Here at Vearsa we like to keep our finger on the pulse of the eBook world and right now it is pretty healthy. A look at Quarter 1 earnings for publishers on our eBook platform shows that those with us more than 18 months have seen a combined increase of 7% on last year.
So where is this growth happening? There were several countries where our publishers saw significant growth but we’re going to focus on a handful of interesting ones. The bar chart shows the year-on-year percentage growth for Q1 earnings. Market sizes vary greatly but for now the measure of interest is growth rate.
Analyzing the average selling price in dollars also gives us some interesting comparisons. When we look at overall averages we can see quite a disparity between countries. It is good to keep this type of profile in mind when setting prices for promotional activities that are country specific. For example, in relative terms it looks like an eBook buyer in Denmark is willing to pay more than a South American reader.
Let’s Get Specific
Things are even more interesting when we get genre specific. Fiction prices make the variances seen above even more pronounced while business books have a smoother profile across the various countries. This profile shows the premium most people are prepared to pay for books of a commercial nature (that and the fact they are usually charged to an expense account!).
The Devil is in the Detail
While there is no doubt that Fiction is the biggest seller in most countries, what about the best-selling type of Fiction? Of the eleven countries used in this review, seven of them had Fiction as their top-selling genre. While some countries showed a preference for General Fiction, others showed a more romantic side.

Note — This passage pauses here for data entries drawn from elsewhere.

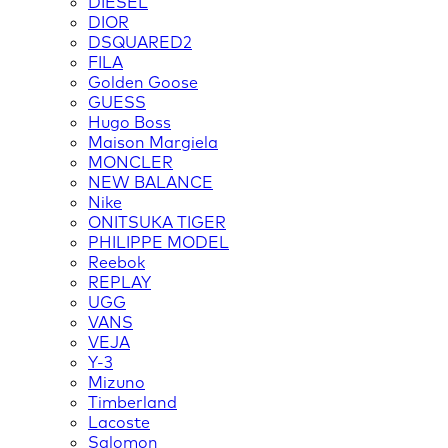
DIESEL
DIOR
DSQUARED2
FILA
Golden Goose
GUESS
Hugo Boss
Maison Margiela
MONCLER
NEW BALANCE
Nike
ONITSUKA TIGER
PHILIPPE MODEL
Reebok
REPLAY
UGG
VANS
VEJA
Y-3
Mizuno
Timberland
Lacoste
Salomon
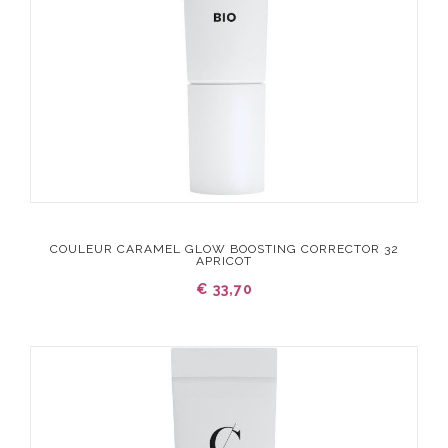
COULEUR CARAMEL GLOW BOOSTING CORRECTOR 32
APRICOT
€ 33,70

Top Selling Fiction Classification
Meanwhile, Business & Economics ruled the roost in Singapore, Chile and Colombia, while Taiwanese readers had a preference for Science.
Everything is Relative
Another way to navigate through our country data is to look at relative prices across genres within each country. And even more interesting is to look at relative prices from, say, a European country like Denmark versus an Asian one like Singapore. The graph below shows that although their overall average eBook prices are quite similar, some of their genre-specific prices are quit disparate. For example the average price for Business & Economics books is 30% higher in Denmark, while Self-Help books sell for 30% more in Singapore.
Cultures have an impact, and despite us living in a ‘Global Village’ for the past few decades there is a lot to be learned about country-specific eBook markets that can help publishers increase sales by regionalising their activity. Price and subject interest are two important factors, but there are more to explore and so navigation of our data is key.